I read an interesting post on Stephen Skory’s blog. Stephen is a grad student in UCSD’s Physics department. For the purposes of this post, he is interesting because he’s reporting actual experiences on some recent HPC machines.
A few months ago, Ranger was turned on. It is a Sun cluster in Texas with 63,000 Intel CPU cores. It is currently ranked fourth fastest in the world. Datastar has only 2528 CPUs (but those are real CPUs, while Ranger has mutli-core chips which in reality aren’t as good). By raw numbers, Ranger is an order of magnitude better than Datastar, except that Ranger doesn’t work very well. Many different people are seeing memory leaks using vastly different codes. These codes work well on other machines. I have yet to be able to run anything at all on Ranger. For all intents and purposes, Ranger is useless to me right now.
Now, as an HPC center guy, I’ve deployed a lot of big systems ranging from 1o to 25 on the Top500 list. And I know that big systems ALL require a shakedown period. But this doesn’t get reported on very often by real users, so I wanted to point to it here.

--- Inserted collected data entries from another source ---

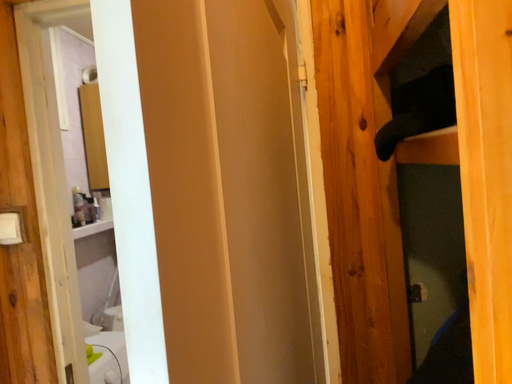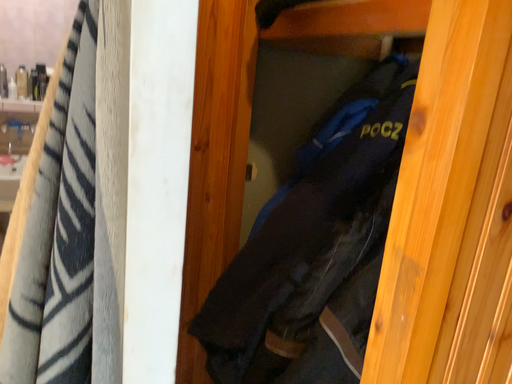 Question: Which way did the camera rotate in the video?

Choices:
 (A) rotated right
 (B) rotated left

Answer: (A) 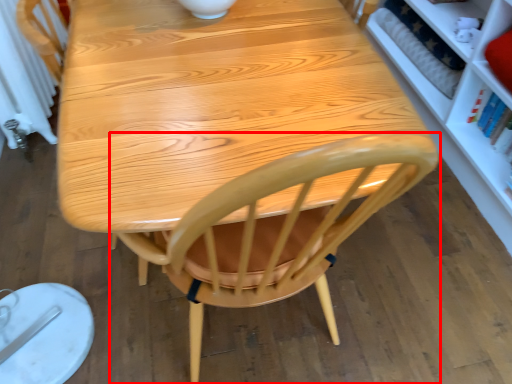 Question: Observing the image, what is the correct spatial positioning of chair (annotated by the red box) in reference to radiator?

Choices:
 (A) right
 (B) left

Answer: (A) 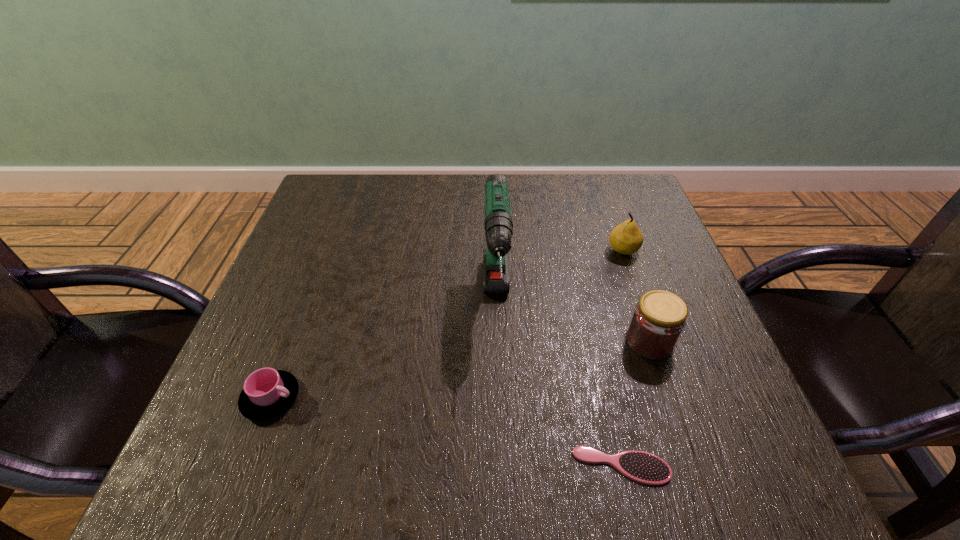 Where is `free region located on the back of the jam`? The image size is (960, 540). free region located on the back of the jam is located at coordinates (636, 304).

Find the location of a particular element. This screenshot has height=540, width=960. free location located on the side with the handle of the cup is located at coordinates (398, 398).

Identify the location of vacant region located on the left of the nearest object. The width and height of the screenshot is (960, 540). (483, 466).

Where is `object present at the near edge`? object present at the near edge is located at coordinates (643, 467).

I want to click on object that is at the left edge, so click(267, 393).

You are a GUI agent. You are given a task and a screenshot of the screen. Output one action in this format:
    pyautogui.click(x=<x>, y=<y>)
    Task: Click on the pear that is at the right edge
    This screenshot has height=540, width=960.
    Given the screenshot: What is the action you would take?
    pyautogui.click(x=626, y=238)

Locate an element on the screen. jam at the right edge is located at coordinates (659, 318).

Identify the location of hairbrush that is positioned at the right edge. (643, 467).

Locate an element on the screen. object that is at the near right corner is located at coordinates (643, 467).

Where is `free space at the far edge`? The height and width of the screenshot is (540, 960). free space at the far edge is located at coordinates (375, 216). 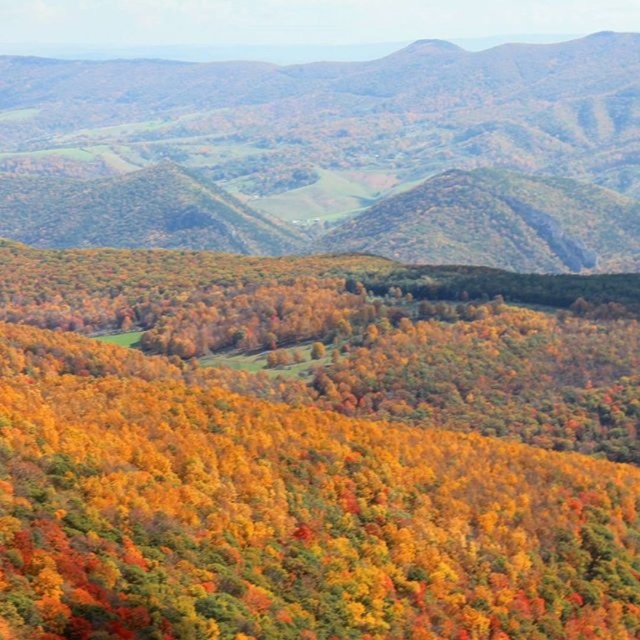 You are a hiker planning to take a photo of both the autumn leaves forest at center and the green leafy forest at center. Based on their sizes, which forest should you focus on first to ensure both fit in your camera frame?

The autumn leaves forest at center is smaller than the green leafy forest at center, so you should focus on capturing the smaller autumn leaves forest at center first to ensure both fit within the camera frame.

You are a hiker standing in the valley below the image. You see the autumn leaves forest at center and the green leafy forest at center. Which forest is located to the right side from your perspective?

The autumn leaves forest at center is to the right of the green leafy forest at center, so from your perspective in the valley, the autumn leaves forest at center is on the right side.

Then, some interesting “friend of” information on RoadRunner
Having two kind of chips adds a layer of complexity, which makes the machine less useful. The Cell processor is a vector processor, which is only awesome for very specially written code. The machine is fast, except it’s also highly unusable. I don’t have access to it because it’s a DOE machine, but a colleague has tried it and says he got under 0.1% peak theoretical speed out of it. Other people were seeing similar numbers. No one ever gets 100% from any machine, but 0.1% is terrible.
A little iffy on the facts, but it’s a blog post, not an NYT article. Always interesting to get that real user experience out there to remind us HPC people that the users don’t really care what’s new, sexy, or cool. They want fast that works. And a little slower that works is always better than fast that doesn’t work. Always.